Wśród władców byłego ZSRR  początkowo kontynuowano ten  barbarzyński zwyczaj zdobywania władzy, twórca imperium komunistycznego Lenin , umiera wskutek odniesionej rany w  wcześniejszym zamachu,jego sukcesor Trocki przegrywa walkę o władzę z Stalinem,zostaje deportowany z kraju i ginie w zamachu dokonanym przez agenta NKWD. Zwycięski  Stalin umiera w 1953 w bardzo niejasnych okolicznościach / podejrzenie morderstwa/  a jego sukcesor Beria , podejrzany o śmierć Stalina ,zostaje rozstrzelany / zastrzelony ?/. Póżniej leciwi przywódcy  ZSRR zawierają niepisany pakt o przeżycie i dzięki temu  umierają w własnych łóżkach. Po tzw. transformacji Gorbaczowa i nieudolnych rządach Jelcyna władza wpada w ręce młodych, zdolnych z KGB i GRU i od tej pory zaczynają ginąć ich przeciwnicy  polityczni, dziennikarze i przedstawiciele opozycji.

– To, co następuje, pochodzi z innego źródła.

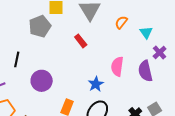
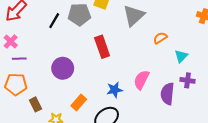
red rectangle: (81, 41) -> (102, 47), moved, size x1.5
purple cross: (160, 53) -> (188, 80), turned 32
black line: (17, 59) -> (54, 21), moved

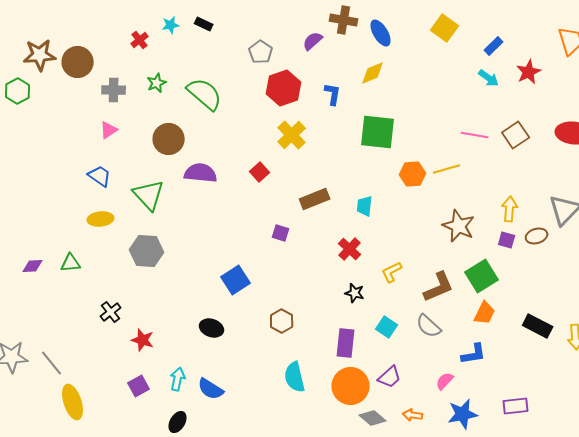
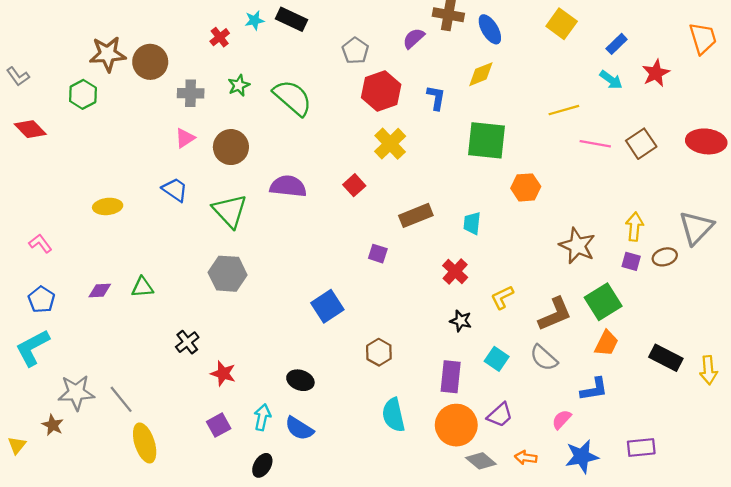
black rectangle: (204, 24) -> (291, 19), size x1.5
brown circle: (169, 139) -> (231, 147), moved
yellow line: (447, 169) -> (564, 110), moved
yellow ellipse: (101, 219) -> (108, 206), moved
black ellipse: (212, 328) -> (300, 380), moved

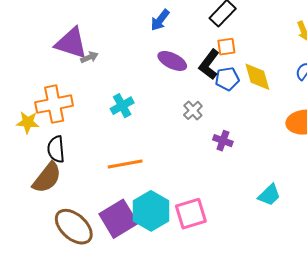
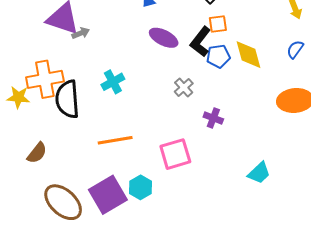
black semicircle: (56, 149) -> (67, 99), moved, size x1.4
brown semicircle: (47, 178) -> (37, 153), size x0.7
cyan hexagon: (151, 211) -> (141, 187), size x0.6
pink square: (191, 214) -> (175, 154), moved

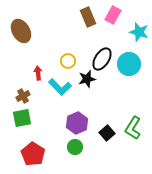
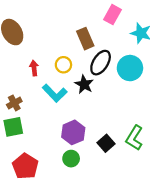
brown rectangle: (88, 17) -> (85, 39), moved
red arrow: (38, 73) -> (34, 68), moved
black star: (87, 79) -> (84, 84), turned -30

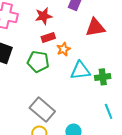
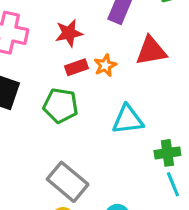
orange star: (63, 49) -> (105, 65), moved
green cross: (103, 77) -> (167, 153), moved

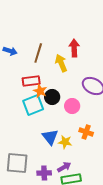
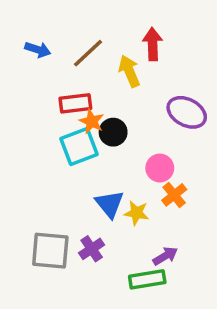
brown line: (38, 53) -> (88, 53), turned 30
pink circle: (72, 106) -> (160, 168), moved
orange cross: (86, 132) -> (174, 195), turned 32
purple arrow: (64, 167) -> (165, 256), moved
purple cross: (44, 173) -> (92, 249), moved, turned -32

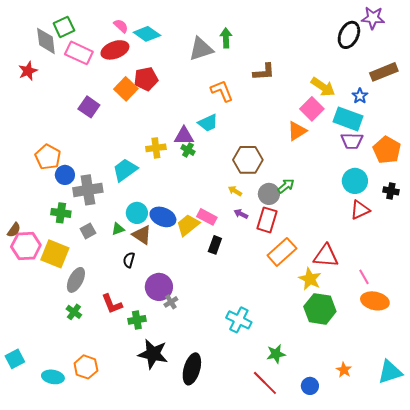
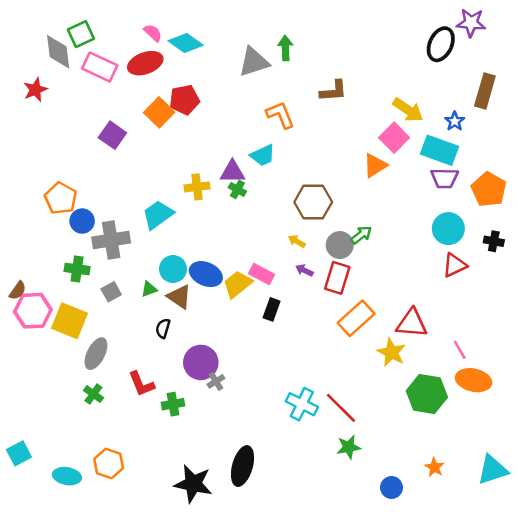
brown rectangle: (384, 72) -> (485, 91), turned -52
green hexagon: (320, 309) -> (427, 394), moved
black star: (153, 354) -> (193, 484), moved
red line: (265, 383) -> (341, 408), moved

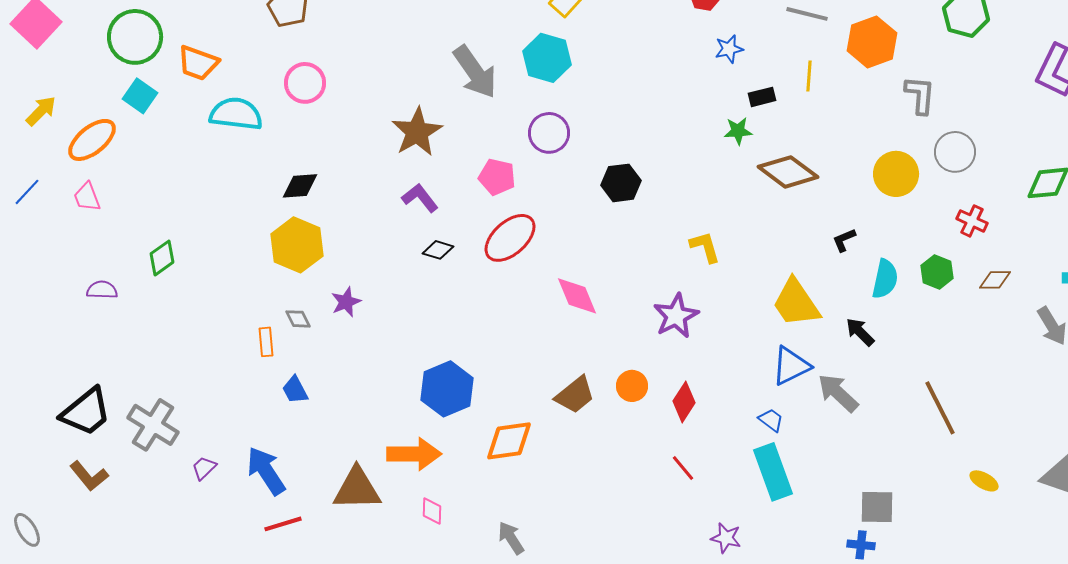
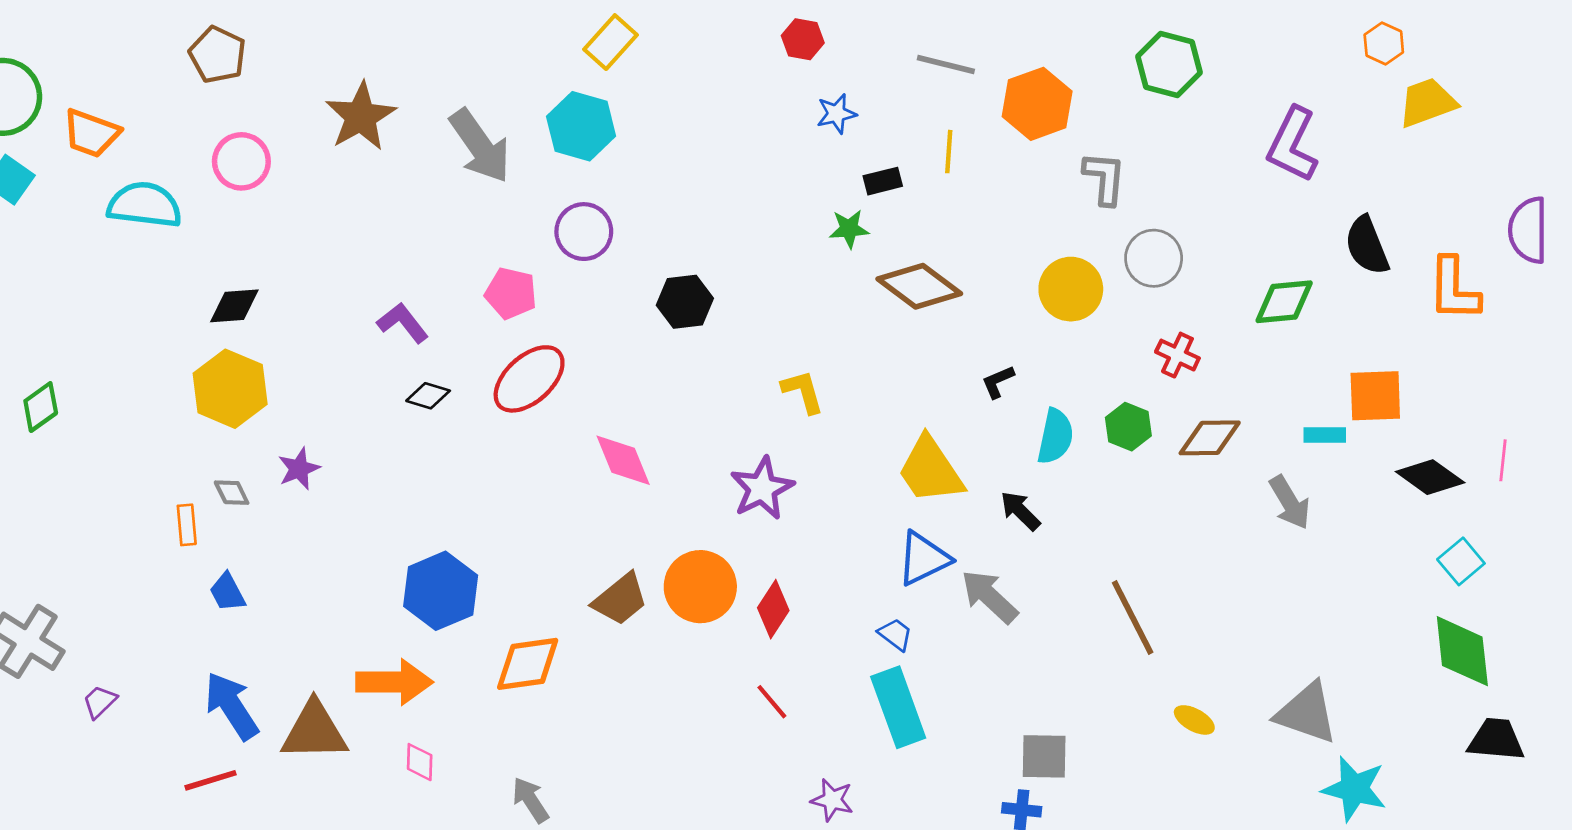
brown star: (417, 132) -> (361, 116), moved
brown diamond: (995, 280) -> (1210, 438), size x1.4
orange circle: (632, 386) -> (700, 587), size x1.6
blue arrow: (266, 471) -> (232, 706), moved

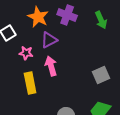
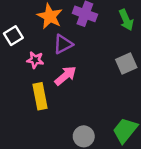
pink arrow: (51, 66) -> (66, 76), turned 66
gray square: (101, 75) -> (126, 64), moved

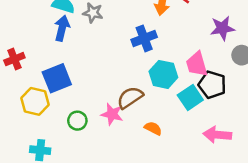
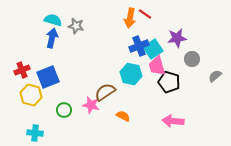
blue cross: (144, 38) -> (139, 46), moved
red cross: (14, 59) -> (22, 70), moved
cyan square: (190, 98) -> (153, 49), moved

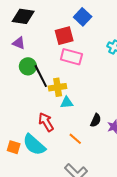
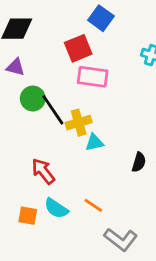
red arrow: (46, 122) -> (43, 171), moved
orange line: (75, 139) -> (93, 205), moved
cyan semicircle: (34, 145) -> (56, 208), size x0.7

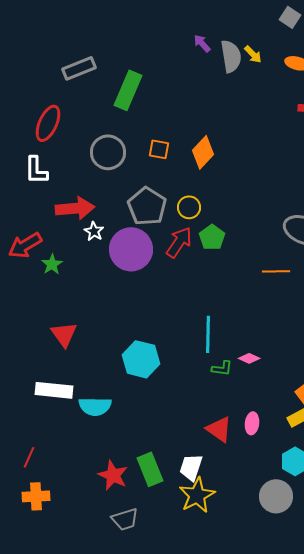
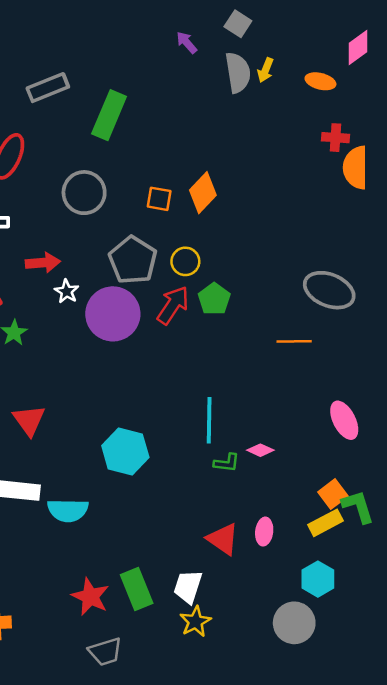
gray square: (290, 17) -> (238, 24), moved
purple arrow: (202, 43) -> (187, 43), moved
yellow arrow: (253, 54) -> (265, 70), turned 66
orange square: (159, 149) -> (159, 199), moved
red arrow: (75, 208) -> (43, 263), size x0.7
yellow star: (197, 495) -> (195, 622), size x0.7

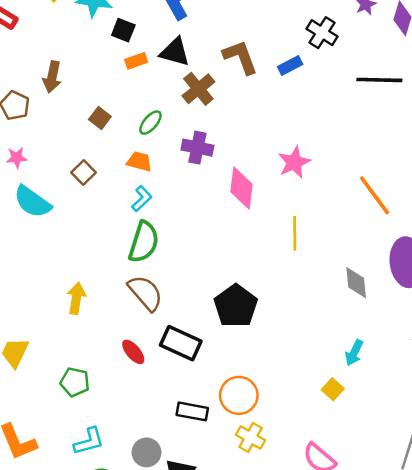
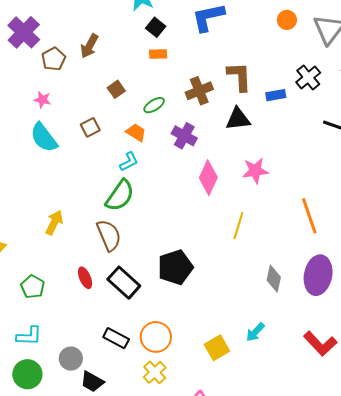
black triangle: (175, 52) -> (238, 119), moved, turned -40
yellow square: (333, 389) -> (217, 348), moved, size x1.4

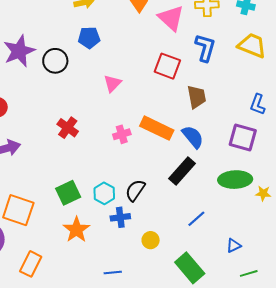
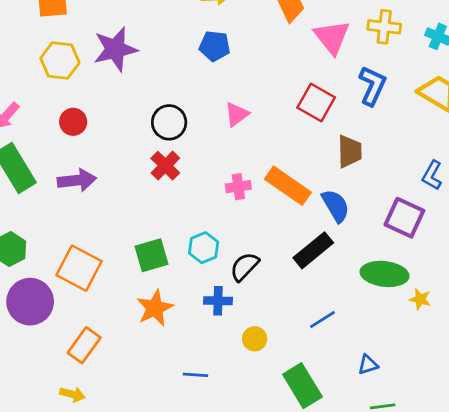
black circle: (55, 61) -> (169, 122), moved
cyan hexagon: (104, 193) -> (204, 248), moved

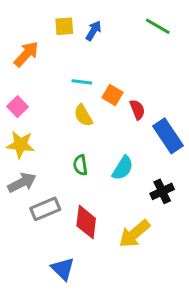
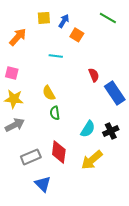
orange square: (112, 95) -> (77, 35), moved
pink square: (18, 107) -> (12, 73), turned -32
yellow semicircle: (83, 115) -> (49, 93), moved
cyan semicircle: (123, 168) -> (88, 129), moved
gray rectangle: (45, 209) -> (31, 157), moved

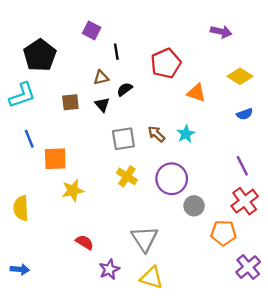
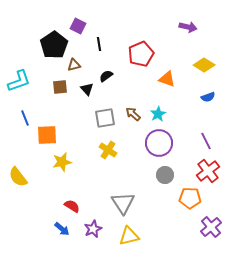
black pentagon: (40, 55) -> (54, 45), moved
brown triangle: (101, 78) -> (74, 65), moved
purple circle: (172, 179) -> (159, 143), moved
yellow semicircle: (21, 208) -> (18, 177), turned -35
blue arrow: (20, 269) -> (62, 229), moved, turned 35
yellow triangle: (152, 278) -> (129, 236), turned -30

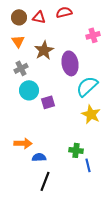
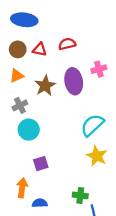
orange triangle: (18, 41) -> (17, 76), turned 40
purple ellipse: (70, 63) -> (74, 81), moved
purple square: (48, 102) -> (41, 164), moved
orange arrow: (23, 143) -> (22, 188), turned -84

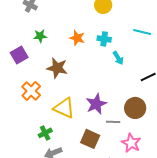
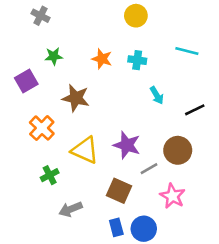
cyan arrow: (118, 58) -> (157, 95), moved
purple star: (96, 104) -> (127, 145), turned -30
gray line: (113, 122) -> (149, 169), turned -32
green cross: (45, 133) -> (50, 175), moved

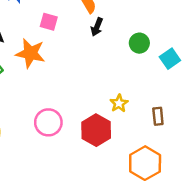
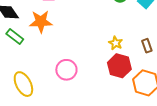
red hexagon: (96, 130) -> (119, 66), moved

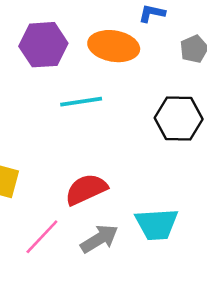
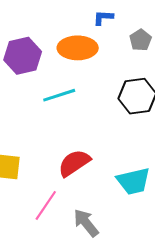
gray arrow: (99, 239) -> (86, 223), moved, turned -88

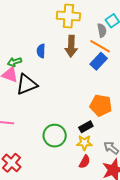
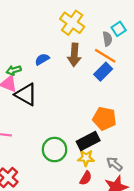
yellow cross: (68, 16) -> (72, 23), turned 30
blue semicircle: (41, 51) -> (42, 59), turned 56
black triangle: (27, 84) -> (26, 94), turned 50
black rectangle: (86, 127) -> (88, 141), size x1.5

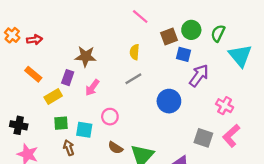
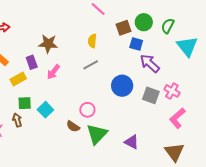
purple arrow: (199, 76) -> (150, 63), turned -85
purple rectangle: (68, 78) -> (32, 62), turned -40
pink circle: (110, 117) -> (87, 110), moved
cyan square: (84, 130) -> (45, 110), turned 35
gray square: (203, 138) -> (151, 95), moved
brown arrow: (69, 148) -> (17, 120), moved

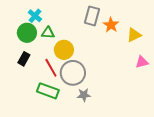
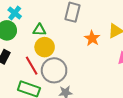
orange star: (111, 25) -> (92, 38), moved
green triangle: (48, 33) -> (39, 30), moved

I na zakończenie wymowne słowa znawcy Rosji  Sclavusa / Wacław Gąsiorowski, Królobójcy 1906 /.

...Rosja zabija. Rosja zabija wówczas, gdy podobno na tronie swym ogląda człowieka nie mającego nic z ciemiężcy, człowieka pragnącego jakoby dobra poddanych!

Lecz gdzie się to dobro zaczyna?!

Czy zna istotę dobra ten, którego od dzieciństwa uczono, iż ma obowiązek zdawania porachunku ze swych czynów tylko przed Bogiem?!

Czy panujący monarcha ma ponieść odpowiedzialność za wieki , czy godzina śmierci samowładztwa wybiła?!

Mrok!      A z mroku tego dobywa się nie milknący odgłos walki rozpaczliwej i mordów obustronnych.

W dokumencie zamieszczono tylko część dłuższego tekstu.